Background
There has been growing interest in low‐dose computed tomography (LDCT) for reducing the X‐ray radiation to patients. However, LDCT always suffers from complex noise in reconstructed images. Although deep learning‐based methods have shown their strong performance in LDCT denoising, most of them require a large number of paired training data of normal‐dose CT (NDCT) images and LDCT images, which are hard to acquire in the clinic. Lack of paired training data significantly undermines the practicability of supervised deep learning‐based methods. To alleviate this problem, unsupervised or weakly supervised deep learning‐based methods are required.
Purpose
We aimed to propose a method that achieves LDCT denoising without training pairs. Specifically, we first trained a neural network in a weakly supervised manner to simulate LDCT images from NDCT images. Then, simulated training pairs could be used for supervised deep denoising networks.
Methods
We proposed a weakly supervised method to learn the degradation of LDCT from unpaired LDCT and NDCT images. Concretely, LDCT and normal‐dose images were fed into one shared flow‐based model and projected to the latent space. Then, the degradation between low‐dose and normal‐dose images was modeled in the latent space. Finally, the model was trained by minimizing the negative log‐likelihood loss with no requirement of paired training data. After training, an NDCT image can be input to the trained flow‐based model to generate the corresponding LDCT image. The simulated image pairs of NDCT and LDCT can be further used to train supervised denoising neural networks for test.
Results
Our method achieved much better performance on LDCT image simulation compared with the most widely used image‐to‐image translation method, CycleGAN, according to the radial noise power spectrum. The simulated image pairs could be used for any supervised LDCT denoising neural networks. We validated the effectiveness of our generated image pairs on a classic convolutional neural network, REDCNN, and a novel transformer‐based model, TransCT. Our method achieved mean peak signal‐to‐noise ratio (PSNR) of 24.43dB, mean structural similarity (SSIM) of 0.785 on an abdomen CT dataset, mean PSNR of 33.88dB, mean SSIM of 0.797 on a chest CT dataset, which outperformed several traditional CT denoising methods, the same network trained by CycleGAN‐generated data, and a novel transfer learning method.
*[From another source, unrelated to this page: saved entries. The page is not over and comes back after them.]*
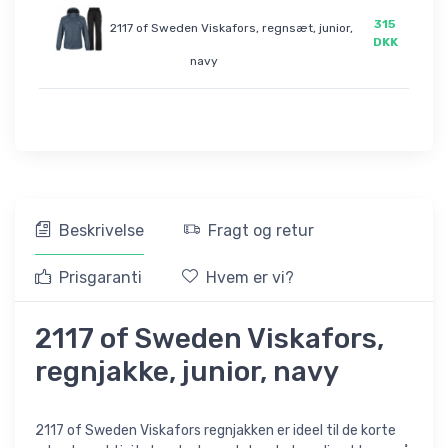
315
2117 of Sweden Viskafors, regnsæt, junior,
DKK
navy
Beskrivelse
Fragt og retur
Prisgaranti
Hvem er vi?
2117 of Sweden Viskafors,
regnjakke, junior, navy
2117 of Sweden Viskafors regnjakken er ideel til de korte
Besides, our method was on par with the supervised networks in terms of visual effects.
Conclusion
We proposed a flow‐based method to learn LDCT degradation from only unpaired training data. It achieved impressive performance on LDCT synthesis. Next, we could train neural networks with the generated paired data for LDCT denoising. The denoising results are better than traditional and weakly supervised methods, comparable to supervised deep learning methods.